:: DESCRIPTION OF THE TASK ::
Using the records below, write out again exactly the lines that begin at the line containing "環境方針(能登印刷白山工場) (714, 1610)" and end at the line containing "学生生活スタートブック (848, 1599)", and no other lines.
========
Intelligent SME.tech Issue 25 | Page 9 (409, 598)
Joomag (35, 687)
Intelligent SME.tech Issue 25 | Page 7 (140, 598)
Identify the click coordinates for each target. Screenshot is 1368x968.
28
========
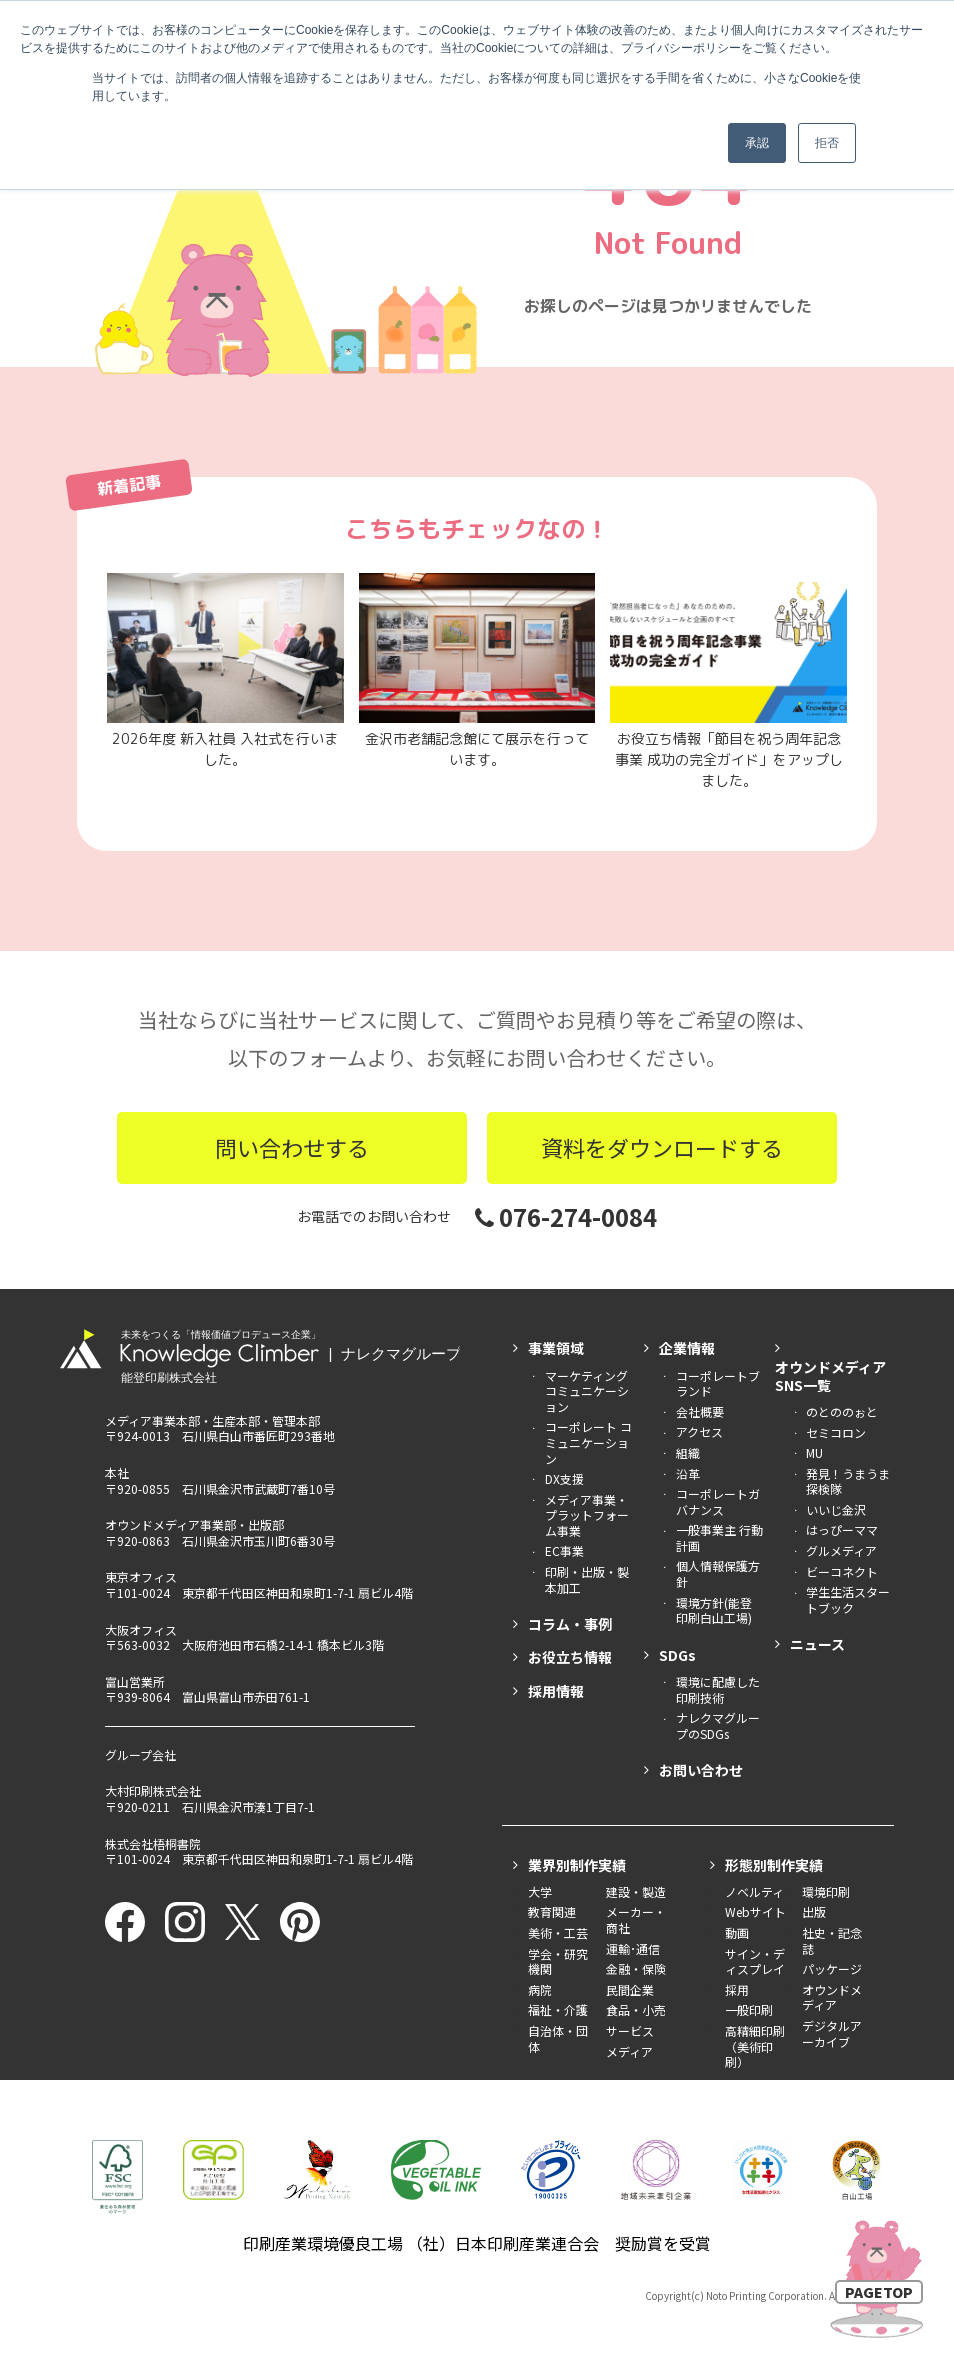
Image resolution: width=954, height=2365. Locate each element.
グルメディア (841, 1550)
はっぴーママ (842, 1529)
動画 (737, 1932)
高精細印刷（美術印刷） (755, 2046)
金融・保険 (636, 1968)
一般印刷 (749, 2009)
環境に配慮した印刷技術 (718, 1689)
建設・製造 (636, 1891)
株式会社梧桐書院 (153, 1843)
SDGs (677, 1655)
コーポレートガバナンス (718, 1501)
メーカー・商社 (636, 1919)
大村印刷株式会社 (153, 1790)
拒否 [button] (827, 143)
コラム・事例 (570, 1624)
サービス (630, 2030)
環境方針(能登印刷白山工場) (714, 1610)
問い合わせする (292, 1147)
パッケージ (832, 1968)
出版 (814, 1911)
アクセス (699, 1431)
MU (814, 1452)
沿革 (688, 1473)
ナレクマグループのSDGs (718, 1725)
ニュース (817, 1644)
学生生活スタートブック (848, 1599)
========
:: REPLY TO THE EXERCISE ::
環境方針(能登印刷白山工場) (714, 1610)
問い合わせする (292, 1147)
パッケージ (832, 1968)
出版 (814, 1911)
アクセス (699, 1431)
MU (814, 1452)
沿革 (688, 1473)
ナレクマグループのSDGs (718, 1725)
ニュース (817, 1644)
学生生活スタートブック (848, 1599)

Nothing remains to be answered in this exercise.